● **Action item**
Your response should consist solely of the lines from the one containing "containedEvaluators" through the end of the data, copied exactly.

● **Material for this task**
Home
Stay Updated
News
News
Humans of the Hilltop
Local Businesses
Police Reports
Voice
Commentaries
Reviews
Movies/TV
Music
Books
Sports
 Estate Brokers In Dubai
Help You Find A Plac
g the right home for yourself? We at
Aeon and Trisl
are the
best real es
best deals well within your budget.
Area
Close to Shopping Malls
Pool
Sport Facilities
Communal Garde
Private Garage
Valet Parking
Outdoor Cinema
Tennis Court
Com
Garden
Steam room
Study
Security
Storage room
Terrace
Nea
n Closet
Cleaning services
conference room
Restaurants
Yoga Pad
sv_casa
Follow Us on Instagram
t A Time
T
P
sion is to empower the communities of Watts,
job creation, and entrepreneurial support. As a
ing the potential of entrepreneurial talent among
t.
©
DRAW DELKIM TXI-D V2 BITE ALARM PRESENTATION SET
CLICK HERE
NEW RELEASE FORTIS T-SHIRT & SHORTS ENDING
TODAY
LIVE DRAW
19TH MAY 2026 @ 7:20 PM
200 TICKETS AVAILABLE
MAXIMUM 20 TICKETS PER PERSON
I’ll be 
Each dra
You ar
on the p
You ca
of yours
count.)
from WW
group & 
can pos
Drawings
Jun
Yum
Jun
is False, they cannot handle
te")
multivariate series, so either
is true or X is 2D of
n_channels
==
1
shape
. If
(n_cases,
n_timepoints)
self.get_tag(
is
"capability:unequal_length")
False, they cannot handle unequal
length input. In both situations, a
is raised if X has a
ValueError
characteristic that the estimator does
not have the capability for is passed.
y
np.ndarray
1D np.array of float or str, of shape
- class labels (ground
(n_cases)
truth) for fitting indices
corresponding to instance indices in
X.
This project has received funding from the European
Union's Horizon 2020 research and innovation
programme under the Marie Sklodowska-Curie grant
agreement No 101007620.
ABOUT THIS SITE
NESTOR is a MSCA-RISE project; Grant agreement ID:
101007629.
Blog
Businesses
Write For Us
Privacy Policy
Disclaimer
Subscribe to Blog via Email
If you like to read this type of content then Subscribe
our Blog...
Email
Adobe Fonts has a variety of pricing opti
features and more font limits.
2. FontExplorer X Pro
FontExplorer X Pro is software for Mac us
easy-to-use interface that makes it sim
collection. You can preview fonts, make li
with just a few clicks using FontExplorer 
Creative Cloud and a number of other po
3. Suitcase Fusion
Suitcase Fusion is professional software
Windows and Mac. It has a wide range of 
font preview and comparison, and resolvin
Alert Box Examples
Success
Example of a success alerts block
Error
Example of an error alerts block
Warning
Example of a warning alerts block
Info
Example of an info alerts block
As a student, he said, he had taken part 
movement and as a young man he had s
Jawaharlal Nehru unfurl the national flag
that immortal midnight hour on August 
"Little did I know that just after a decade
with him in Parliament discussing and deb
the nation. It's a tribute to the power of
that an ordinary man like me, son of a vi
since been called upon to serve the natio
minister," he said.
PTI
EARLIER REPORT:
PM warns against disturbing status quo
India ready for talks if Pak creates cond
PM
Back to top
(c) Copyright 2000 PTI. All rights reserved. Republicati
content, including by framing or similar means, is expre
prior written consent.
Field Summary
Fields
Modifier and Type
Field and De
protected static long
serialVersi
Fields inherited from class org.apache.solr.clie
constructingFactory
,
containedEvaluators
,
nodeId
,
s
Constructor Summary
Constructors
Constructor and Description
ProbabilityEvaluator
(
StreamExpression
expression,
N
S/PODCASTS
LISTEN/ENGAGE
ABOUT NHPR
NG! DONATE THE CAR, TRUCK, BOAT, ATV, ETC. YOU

● **Answer space**
containedEvaluators
,
nodeId
,
s
Constructor Summary
Constructors
Constructor and Description
ProbabilityEvaluator
(
StreamExpression
expression,
N
S/PODCASTS
LISTEN/ENGAGE
ABOUT NHPR
NG! DONATE THE CAR, TRUCK, BOAT, ATV, ETC. YOU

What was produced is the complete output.